REQUIRED ACTION →
The listing that follows is to be output in full and without change.

EXTRACTED DATA →
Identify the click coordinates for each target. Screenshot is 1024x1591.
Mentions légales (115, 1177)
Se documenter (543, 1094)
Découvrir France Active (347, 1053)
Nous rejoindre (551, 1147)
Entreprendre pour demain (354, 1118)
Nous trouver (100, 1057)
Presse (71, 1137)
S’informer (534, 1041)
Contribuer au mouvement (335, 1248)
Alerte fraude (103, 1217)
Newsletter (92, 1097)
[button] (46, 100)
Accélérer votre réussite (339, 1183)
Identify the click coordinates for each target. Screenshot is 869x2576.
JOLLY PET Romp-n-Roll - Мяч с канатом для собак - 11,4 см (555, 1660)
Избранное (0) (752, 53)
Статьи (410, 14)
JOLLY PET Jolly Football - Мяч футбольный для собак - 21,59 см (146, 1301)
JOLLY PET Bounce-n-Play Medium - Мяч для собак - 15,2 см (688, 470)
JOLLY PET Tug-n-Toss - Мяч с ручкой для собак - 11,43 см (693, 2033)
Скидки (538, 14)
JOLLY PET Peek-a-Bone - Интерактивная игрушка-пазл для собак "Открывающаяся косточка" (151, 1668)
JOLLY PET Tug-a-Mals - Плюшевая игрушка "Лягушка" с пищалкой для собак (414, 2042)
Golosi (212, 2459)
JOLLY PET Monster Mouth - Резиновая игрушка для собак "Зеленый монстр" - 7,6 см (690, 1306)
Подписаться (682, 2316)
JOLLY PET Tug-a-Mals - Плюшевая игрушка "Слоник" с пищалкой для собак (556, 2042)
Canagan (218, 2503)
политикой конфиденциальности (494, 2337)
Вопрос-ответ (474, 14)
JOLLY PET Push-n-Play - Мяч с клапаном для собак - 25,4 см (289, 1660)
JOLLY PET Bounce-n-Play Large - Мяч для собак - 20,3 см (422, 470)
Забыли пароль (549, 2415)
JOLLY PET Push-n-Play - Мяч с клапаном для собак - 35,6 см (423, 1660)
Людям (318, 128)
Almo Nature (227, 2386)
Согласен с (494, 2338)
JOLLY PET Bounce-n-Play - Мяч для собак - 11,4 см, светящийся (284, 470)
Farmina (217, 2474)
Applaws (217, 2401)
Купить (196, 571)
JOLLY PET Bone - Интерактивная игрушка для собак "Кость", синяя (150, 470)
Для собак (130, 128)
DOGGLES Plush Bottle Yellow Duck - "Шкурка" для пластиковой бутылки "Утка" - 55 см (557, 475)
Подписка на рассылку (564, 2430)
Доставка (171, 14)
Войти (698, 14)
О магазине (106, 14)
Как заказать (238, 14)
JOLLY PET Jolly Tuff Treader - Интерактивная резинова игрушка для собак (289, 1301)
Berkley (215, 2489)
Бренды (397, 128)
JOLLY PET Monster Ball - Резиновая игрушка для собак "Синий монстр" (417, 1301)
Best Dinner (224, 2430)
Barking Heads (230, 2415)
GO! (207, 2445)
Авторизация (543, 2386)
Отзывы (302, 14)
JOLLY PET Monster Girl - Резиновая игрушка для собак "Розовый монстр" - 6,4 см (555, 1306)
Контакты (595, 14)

SOLUTION FOR THIS TASK →
Identify the click coordinates for each target. Screenshot is 1024x1591.
Mentions légales (115, 1177)
Se documenter (543, 1094)
Découvrir France Active (347, 1053)
Nous rejoindre (551, 1147)
Entreprendre pour demain (354, 1118)
Nous trouver (100, 1057)
Presse (71, 1137)
S’informer (534, 1041)
Contribuer au mouvement (335, 1248)
Alerte fraude (103, 1217)
Newsletter (92, 1097)
[button] (46, 100)
Accélérer votre réussite (339, 1183)
Identify the click coordinates for each target. Screenshot is 869x2576.
JOLLY PET Romp-n-Roll - Мяч с канатом для собак - 11,4 см (555, 1660)
Избранное (0) (752, 53)
Статьи (410, 14)
JOLLY PET Jolly Football - Мяч футбольный для собак - 21,59 см (146, 1301)
JOLLY PET Bounce-n-Play Medium - Мяч для собак - 15,2 см (688, 470)
JOLLY PET Tug-n-Toss - Мяч с ручкой для собак - 11,43 см (693, 2033)
Скидки (538, 14)
JOLLY PET Peek-a-Bone - Интерактивная игрушка-пазл для собак "Открывающаяся косточка" (151, 1668)
JOLLY PET Tug-a-Mals - Плюшевая игрушка "Лягушка" с пищалкой для собак (414, 2042)
Golosi (212, 2459)
JOLLY PET Monster Mouth - Резиновая игрушка для собак "Зеленый монстр" - 7,6 см (690, 1306)
Подписаться (682, 2316)
JOLLY PET Tug-a-Mals - Плюшевая игрушка "Слоник" с пищалкой для собак (556, 2042)
Canagan (218, 2503)
политикой конфиденциальности (494, 2337)
Вопрос-ответ (474, 14)
JOLLY PET Push-n-Play - Мяч с клапаном для собак - 25,4 см (289, 1660)
JOLLY PET Bounce-n-Play Large - Мяч для собак - 20,3 см (422, 470)
Забыли пароль (549, 2415)
JOLLY PET Push-n-Play - Мяч с клапаном для собак - 35,6 см (423, 1660)
Людям (318, 128)
Almo Nature (227, 2386)
Согласен с (494, 2338)
JOLLY PET Bounce-n-Play - Мяч для собак - 11,4 см, светящийся (284, 470)
Farmina (217, 2474)
Applaws (217, 2401)
Купить (196, 571)
JOLLY PET Bone - Интерактивная игрушка для собак "Кость", синяя (150, 470)
Для собак (130, 128)
DOGGLES Plush Bottle Yellow Duck - "Шкурка" для пластиковой бутылки "Утка" - 55 см (557, 475)
Подписка на рассылку (564, 2430)
Доставка (171, 14)
Войти (698, 14)
О магазине (106, 14)
Как заказать (238, 14)
JOLLY PET Jolly Tuff Treader - Интерактивная резинова игрушка для собак (289, 1301)
Berkley (215, 2489)
Бренды (397, 128)
JOLLY PET Monster Ball - Резиновая игрушка для собак "Синий монстр" (417, 1301)
Best Dinner (224, 2430)
Barking Heads (230, 2415)
GO! (207, 2445)
Авторизация (543, 2386)
Отзывы (302, 14)
JOLLY PET Monster Girl - Резиновая игрушка для собак "Розовый монстр" - 6,4 см (555, 1306)
Контакты (595, 14)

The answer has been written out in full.